Morgan D. Harris, Public Defender, Clark County, for Appellant.
Richard Bryan, Attorney General, Carson City, and Robert Miller, District Attorney, Clark County, for Respondent.
NRS 205.275 provides in material part:
"205.275 Receiving, possessing, withholding stolen goods: Penalty; prima facie evidence.
"1. Every person who, for his own gain, or to prevent the owner from again possessing his property, buys, receives, possesses or withholds stolen goods, or anything the stealing of which is declared to be larceny, or property obtained by robbery, burglary or embezzlement:
"(a) Knowing that the goods or property were so obtained; or
"(b) Under such circumstances as should have caused a reasonable man to know that such goods or property were so obtained, shall be punished . . ."
On May 8, 1977, police officers recovered a stolen 19-inch color television set from Gloria Phillips. Witnesses testified that it was stolen from Jon Ridgeway's apartment on May 8, at approximately 3:30 p.m. Phillips testified that appellant offered to sell her a color television set about 3:00 p.m., approximately thirty minutes prior to the Ridgeway burglary. Appellant delivered Ridgeway's television set to Phillips about 5:30 p.m. the same day.

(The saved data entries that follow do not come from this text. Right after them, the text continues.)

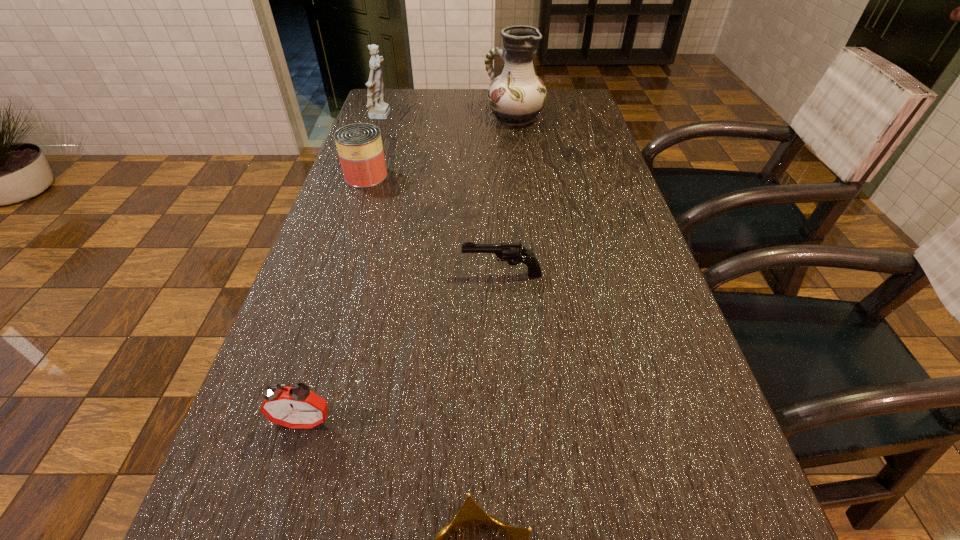 Locate an element on the screen. vase is located at coordinates (516, 96).

At what (x,y) coordinates should I click in order to perform the action: click on the second tallest object. Please return your answer as a coordinate pair (x, y). The height and width of the screenshot is (540, 960). Looking at the image, I should click on (377, 109).

The width and height of the screenshot is (960, 540). I want to click on can, so click(359, 145).

Locate an element on the screen. The image size is (960, 540). the second nearest object is located at coordinates (296, 406).

You are a GUI agent. You are given a task and a screenshot of the screen. Output one action in this format:
    pyautogui.click(x=<x>, y=<y>)
    Task: Click on the gun
    The width and height of the screenshot is (960, 540).
    Given the screenshot: What is the action you would take?
    pyautogui.click(x=512, y=253)

The width and height of the screenshot is (960, 540). Find the location of `vacant space located 0.200m on the left of the vase`. vacant space located 0.200m on the left of the vase is located at coordinates (424, 118).

This screenshot has height=540, width=960. I want to click on free space located on the front-facing side of the figurine, so click(x=423, y=117).

Identify the location of vacant region located 0.230m on the front of the fourth nearest object. (343, 244).

In order to click on free space located 0.050m on the clock face of the alarm clock in this screenshot , I will do `click(292, 465)`.

Identify the location of free location located at the end of the barrel of the gun. The height and width of the screenshot is (540, 960). (374, 274). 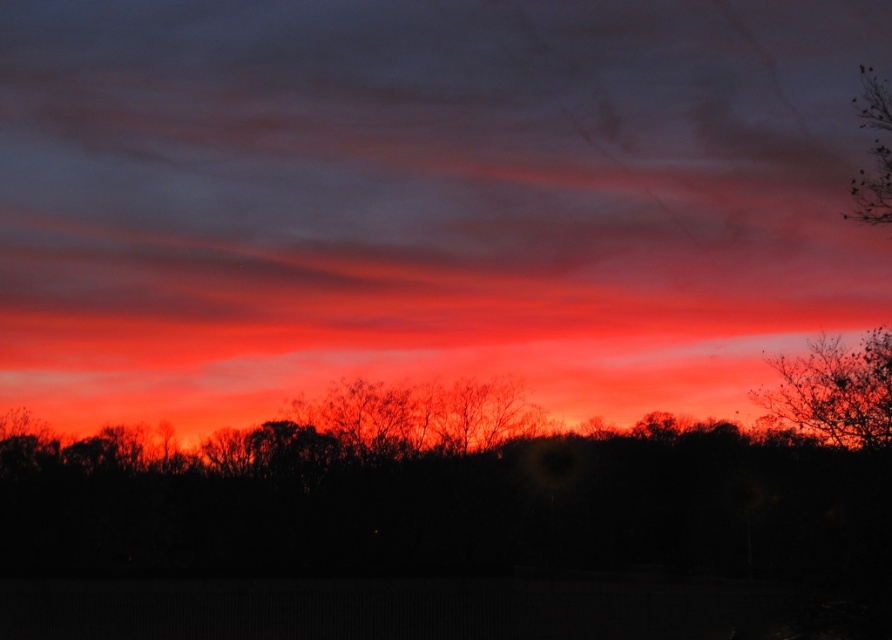 Question: Where is silhouetted bare branches at upper right located in relation to silhouette bare tree at upper right in the image?

Choices:
 (A) left
 (B) right

Answer: (A)

Question: Based on their relative distances, which object is nearer to the silhouetted bare branches at upper right?

Choices:
 (A) matte orange cloud at center
 (B) silhouette bare tree at upper right

Answer: (B)

Question: Which object appears farthest from the camera in this image?

Choices:
 (A) silhouette bare tree at upper right
 (B) silhouetted bare branches at upper right

Answer: (B)

Question: Does matte orange cloud at center have a greater width compared to silhouette bare tree at upper right?

Choices:
 (A) no
 (B) yes

Answer: (B)

Question: Which of the following is the farthest from the observer?

Choices:
 (A) silhouetted bare branches at upper right
 (B) matte orange cloud at center

Answer: (B)

Question: Is matte orange cloud at center above silhouetted bare branches at upper right?

Choices:
 (A) no
 (B) yes

Answer: (B)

Over appellant's objection, the court gave the following instruction:
Instruction No. 7:
The recent unexplained possession of stolen property is evidence of the fact that the possessor of said property knew that it was stolen. The elements of this presumption are the property must be stolen, must be in the possession of the Defendant, the possession must be recent, and it must be otherwise unexplained. This may be sufficient to convict in the absence of other facts and circumstances which leave a reasonable doubt in the minds of the Jury.

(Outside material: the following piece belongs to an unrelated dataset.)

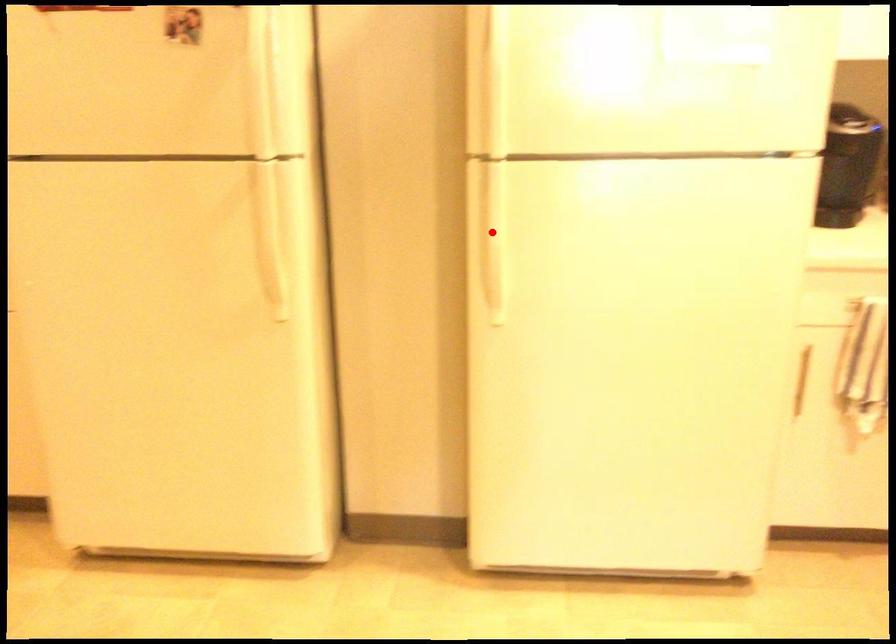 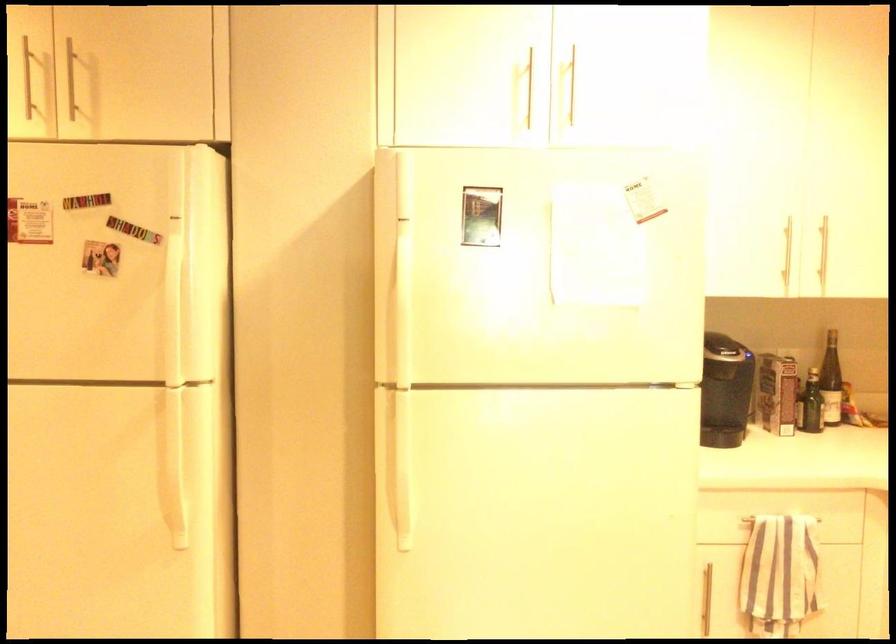 The point at the highlighted location is marked in the first image. Where is the corresponding point in the second image?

Appellant contends that giving the instruction was reversible error. We agree. Cf. Hollis v. State, 96 Nev. 207, 606 P.2d 534 (1980). NRS 47.230(2) commands that a judge shall not direct the jury to find a presumed fact against an accused and NRS 47.230(3) expressly provides that instructions dealing with presumptions against the accused must be in permissive terms. Id.
In our view, Instruction No. 7 impermissibly declared unexplained possession of recently stolen property to be evidence that the possessor knew it was stolen, and also to be sufficient to convict him of the crime charged. The instruction does not merely instruct the jury that possession of recently stolen property is a circumstance tending to justify an inference of knowledge, nor does it direct the jury to weigh the circumstance of possession of recently stolen property with other evidence in reaching a verdict. No other instruction cured these deficiencies. The appellant argues, and we agree, that the instruction effectively relieved the prosecution of its burden of proof on an essential element of the crime and, therefore, reversal is required. Id.
In view of our disposition of the case, we need not consider appellant's contention that Instruction No. 7 violated constitutional due process. State v. Plunkett, 62 Nev. 265, 149 P.2d 101 (1944).
Inasmuch as the case is remanded for new trial, other claimed errors need not necessarily recur and we do not choose to discuss them, except to note that it was not improper to allow the pawnbroker's testimony as to value. See Cleveland v. State, 85 Nev. 635, 461 P.2d 408 (1969).
Reversed and remanded for new trial.
MOWBRAY, C.J., and THOMPSON, MANOUKIAN, and BATJER, JJ., concur.